Chinchilla trained 400+ models of varying sizes and token counts to derive:

N_optimal ≈ C^0.5    — scale parameters with √compute
D_optimal ≈ C^0.5    — scale tokens with √compute

Both should scale equally. The practical implication:

20 tokens per parameter — for a compute-optimal model.

Model	Parameters	Optimal tokens (Chinchilla)	Actual tokens trained
GPT-3	175B	3.5T	300B (undertrained)
Gopher	280B	5.6T	300B (undertrained)
Chinchilla	70B	1.4T	1.4T (optimal)

Chinchilla (70B, 1.4T tokens) outperformed Gopher (280B, 300B tokens). A 4× smaller model trained on more data beat the larger model.

Practical Impact of the 20-Token Rule

Every post-2022 model applies Chinchilla scaling:

Llama 2 (7B): trained on 2T tokens (285 tokens/param — heavily overtrained for inference efficiency)
Mistral 7B: ~1T tokens overtrained intentionally — smaller, cheaper inference at same quality
Phi-2 (2.7B): 1.4T tokens of synthetic data — extreme overtraining for quality at small size

Overtraining is now intentional: for deployed models, training longer on more data reduces inference cost (smaller model, same quality). Chinchilla is compute-optimal at training time, not inference time.

Key Concepts

Loss Predicts Downstream Performance

Both papers show that cross-entropy loss on next-token prediction correlates with downstream task performance. Validated the use of perplexity as a proxy metric during training.

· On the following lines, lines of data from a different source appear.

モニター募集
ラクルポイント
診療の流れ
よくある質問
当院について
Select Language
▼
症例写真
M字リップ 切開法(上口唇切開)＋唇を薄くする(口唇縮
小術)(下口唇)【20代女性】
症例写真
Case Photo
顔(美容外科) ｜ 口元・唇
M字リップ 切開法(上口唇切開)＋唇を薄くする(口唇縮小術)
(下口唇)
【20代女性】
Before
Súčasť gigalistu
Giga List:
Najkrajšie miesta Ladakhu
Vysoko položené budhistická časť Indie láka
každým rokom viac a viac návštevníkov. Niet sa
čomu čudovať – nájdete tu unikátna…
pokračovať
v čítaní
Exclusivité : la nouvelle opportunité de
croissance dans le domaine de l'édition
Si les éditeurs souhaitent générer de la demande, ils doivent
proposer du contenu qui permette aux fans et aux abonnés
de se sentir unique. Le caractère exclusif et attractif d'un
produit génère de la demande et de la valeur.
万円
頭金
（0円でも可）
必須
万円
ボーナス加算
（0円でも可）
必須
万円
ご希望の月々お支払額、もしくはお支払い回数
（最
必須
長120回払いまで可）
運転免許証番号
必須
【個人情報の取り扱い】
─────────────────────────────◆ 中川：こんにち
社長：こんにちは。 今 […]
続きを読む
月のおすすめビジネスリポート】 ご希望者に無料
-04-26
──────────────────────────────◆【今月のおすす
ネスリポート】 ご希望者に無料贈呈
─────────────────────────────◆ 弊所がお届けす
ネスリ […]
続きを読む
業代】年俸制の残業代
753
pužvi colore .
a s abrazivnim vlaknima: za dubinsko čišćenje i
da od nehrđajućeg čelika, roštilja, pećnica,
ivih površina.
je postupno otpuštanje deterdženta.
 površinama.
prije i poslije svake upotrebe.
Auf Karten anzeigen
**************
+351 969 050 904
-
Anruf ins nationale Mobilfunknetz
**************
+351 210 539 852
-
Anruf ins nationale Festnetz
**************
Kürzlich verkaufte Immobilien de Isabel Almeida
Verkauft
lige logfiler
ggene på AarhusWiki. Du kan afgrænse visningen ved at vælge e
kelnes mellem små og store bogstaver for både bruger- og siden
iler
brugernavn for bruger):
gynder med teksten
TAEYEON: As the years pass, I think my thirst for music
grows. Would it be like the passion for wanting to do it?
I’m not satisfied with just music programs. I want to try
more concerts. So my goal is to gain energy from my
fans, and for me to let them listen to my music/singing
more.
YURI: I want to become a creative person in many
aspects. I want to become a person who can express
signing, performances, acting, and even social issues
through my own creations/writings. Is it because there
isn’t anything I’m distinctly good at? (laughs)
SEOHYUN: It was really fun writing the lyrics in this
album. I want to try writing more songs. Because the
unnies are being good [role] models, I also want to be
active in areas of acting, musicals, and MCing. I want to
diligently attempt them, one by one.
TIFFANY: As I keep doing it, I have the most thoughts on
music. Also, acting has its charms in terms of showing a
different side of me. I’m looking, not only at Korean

Emergent Capabilities Are Not Predicted by Scaling Laws

Scaling laws predict smooth loss improvements. The emergence of capabilities (CoT reasoning, in-context learning) appears at discrete thresholds. This is not captured by the power law. The relationship between loss and capability is non-linear at specific scales.

Key Facts

Kaplan (2020): model size matters more than data when compute is fixed — WRONG for inference-optimal training
Chinchilla (2022): 20 tokens per parameter for compute-optimal training — the current standard
Chinchilla 70B outperformed Gopher 280B on most benchmarks despite 4× fewer parameters
Post-2022 practice: intentional "overtraining" (more tokens than Chinchilla-optimal) to reduce inference cost
Llama 2 7B: 2T tokens = 285 tokens/param — heavily overtrained vs Chinchilla's 140 tokens/param target

Connections

papers/key-papers · papers/gpt-3 · llms/transformer-architecture · fine-tuning/frameworks · math/optimisation

Open Questions

What claims in this paper have since been challenged or superseded by follow-up work?
What did later research reveal about the limitations of this approach?